Microsoft a attiré l’attention des deux partis l’année dernière après avoir annoncé un investissement de 1,5 milliard de dollars (1,3 milliard d’euros) dans une entreprise technologique basée aux Émirats arabes unis et supervisée par le puissant conseiller à la sécurité nationale du pays.

Biden laissant la décision finale à Trump obligera la nouvelle administration à clarifier à quel point il sera difficile de contrer les ambitions chinoises en matière d’IA.

Alors que certains alliés de Trump, comme le sénateur américain Ted Cruz, ont déjà critiqué l’approche de Biden comme étant autoritaire, Mills a déclaré qu’elle s’inscrivait dans une politique commerciale plus large entre les États-Unis et la Chine que Trump lui-même avait lancée il y a huit ans.

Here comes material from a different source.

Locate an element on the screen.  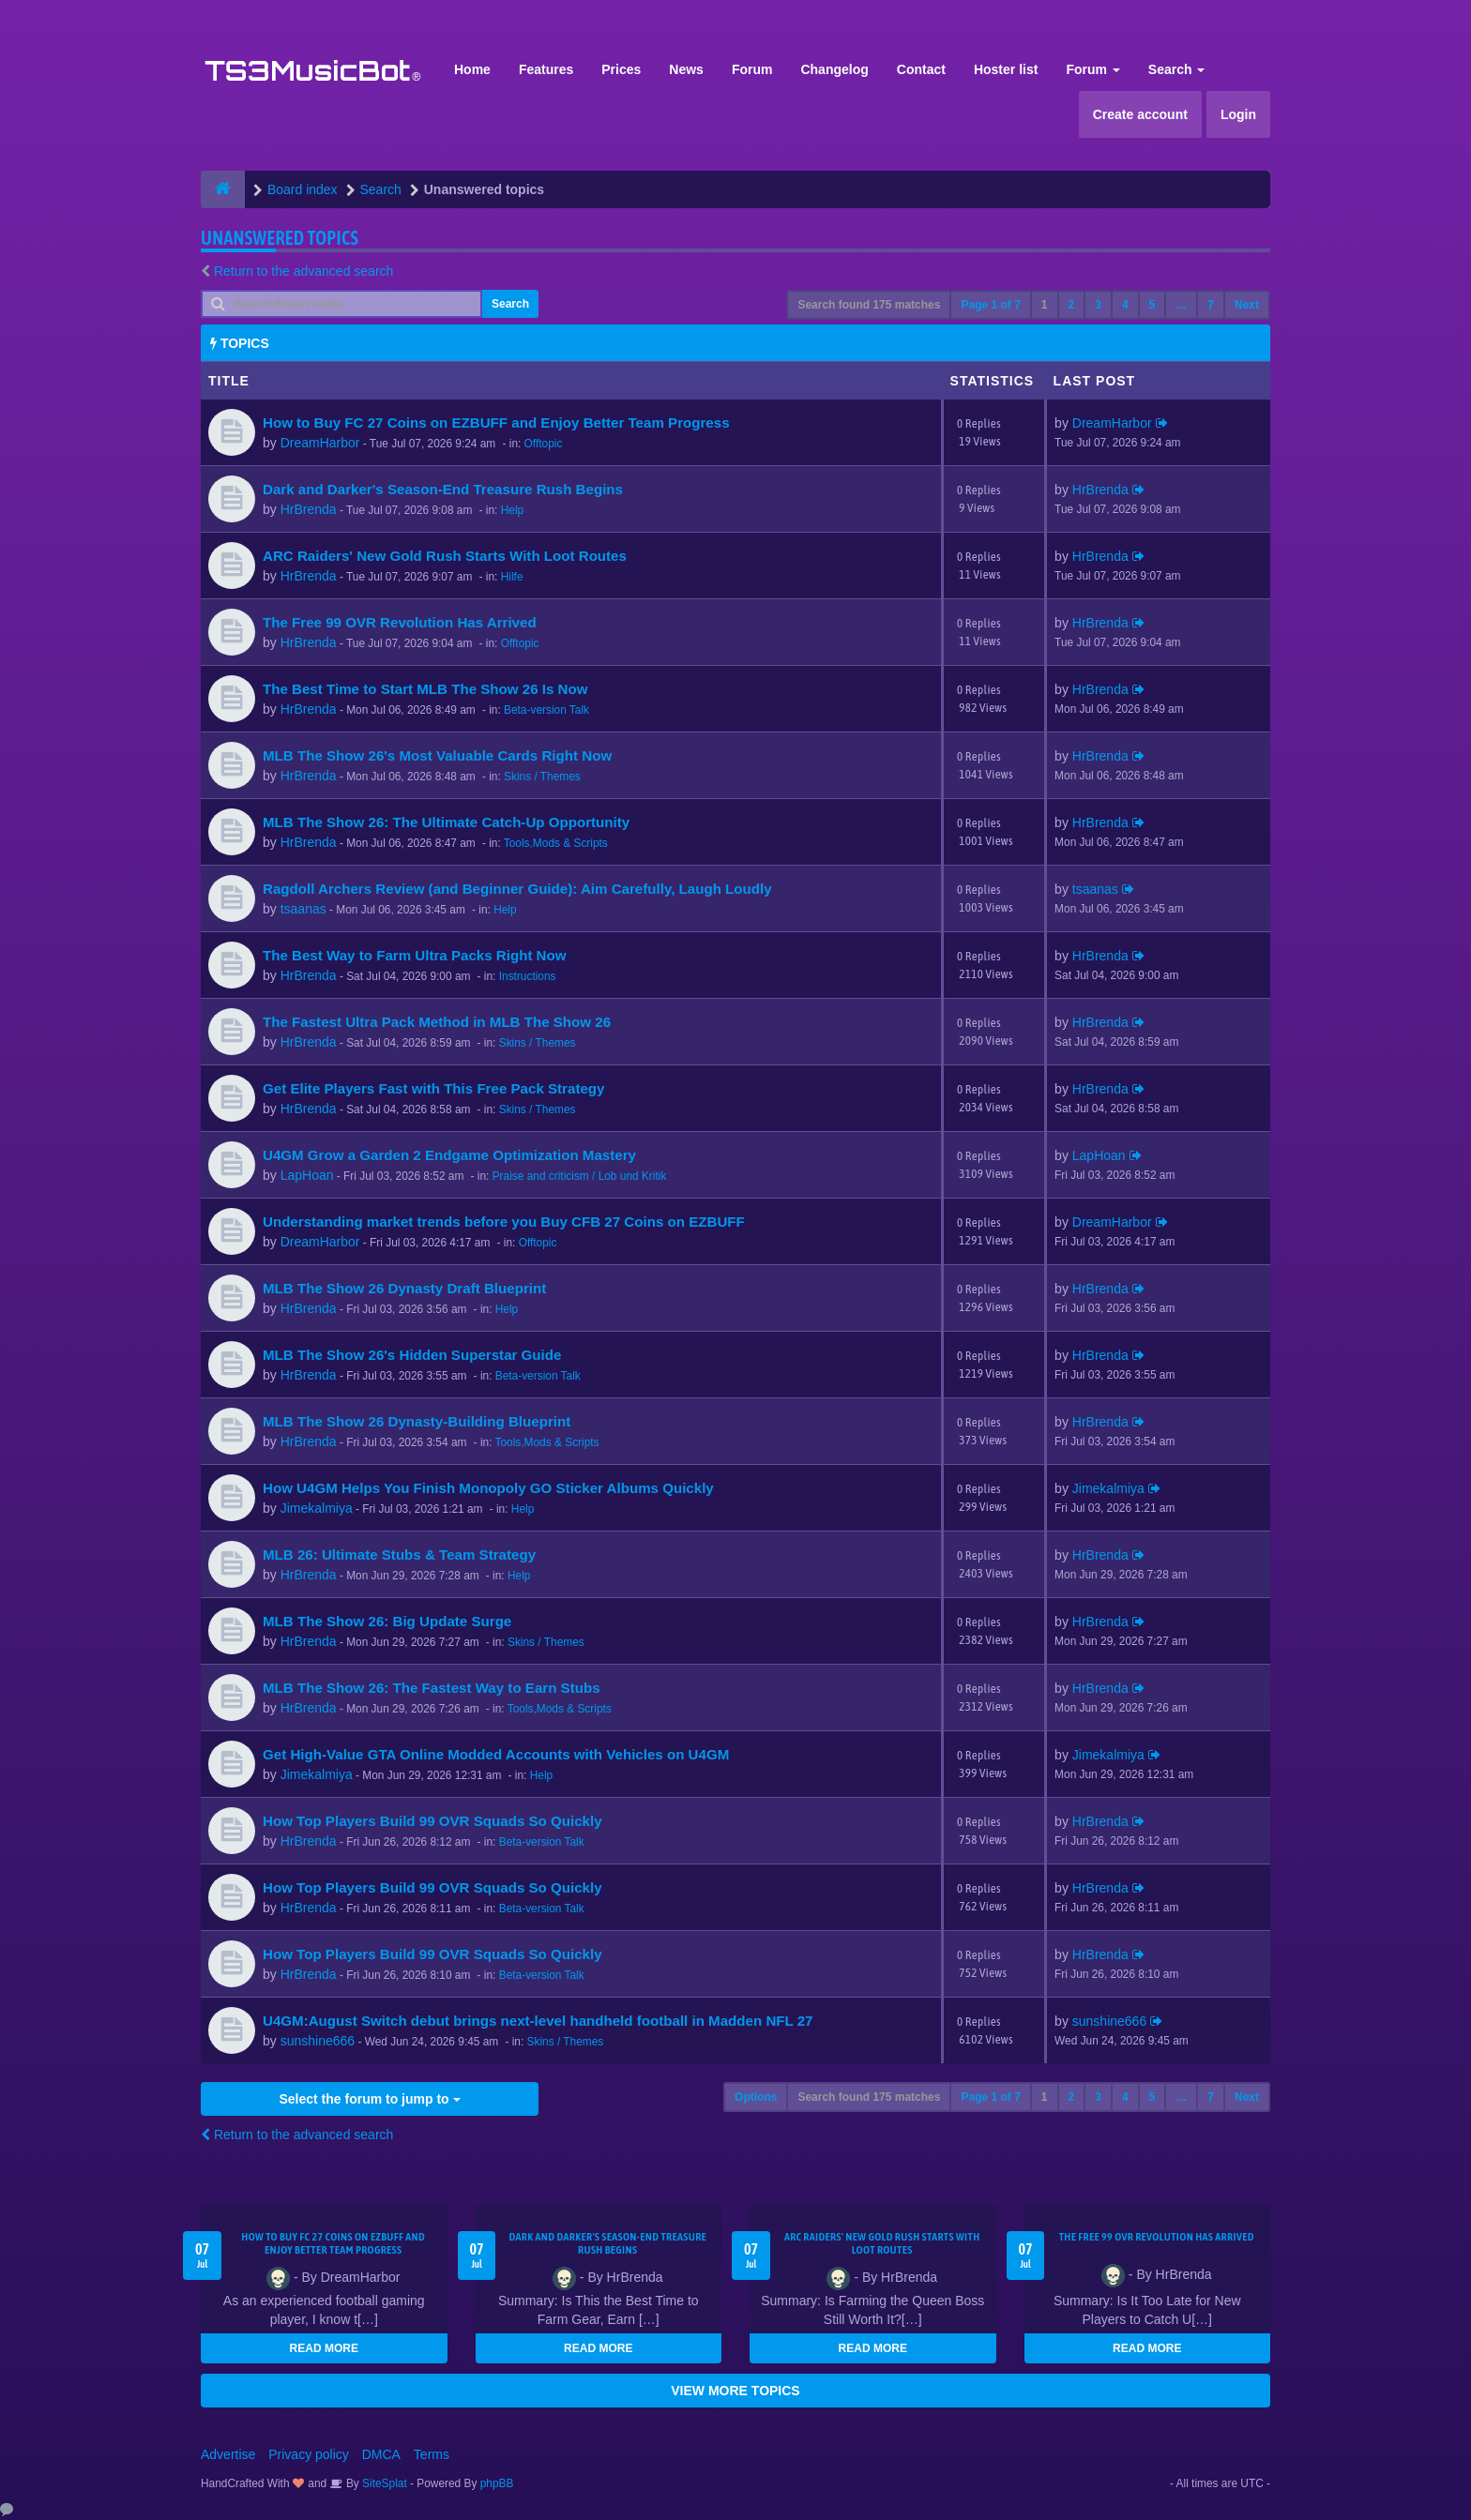
MLB The Show 26: The Ultimate Catch-Up Opportunity is located at coordinates (446, 822).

« Cela a vraiment commencé sous Trump, s’est poursuivi sous Biden, et l’équipe Biden a avancé beaucoup de choses, mais elle n’en avait pas encore fini avec certaines choses », a déclaré Mills.

«C’est comme s’ils avaient laissé tomber une patate chaude sur les genoux de l’administration Trump et l’avaient presque mis au défi de revenir en arrière.»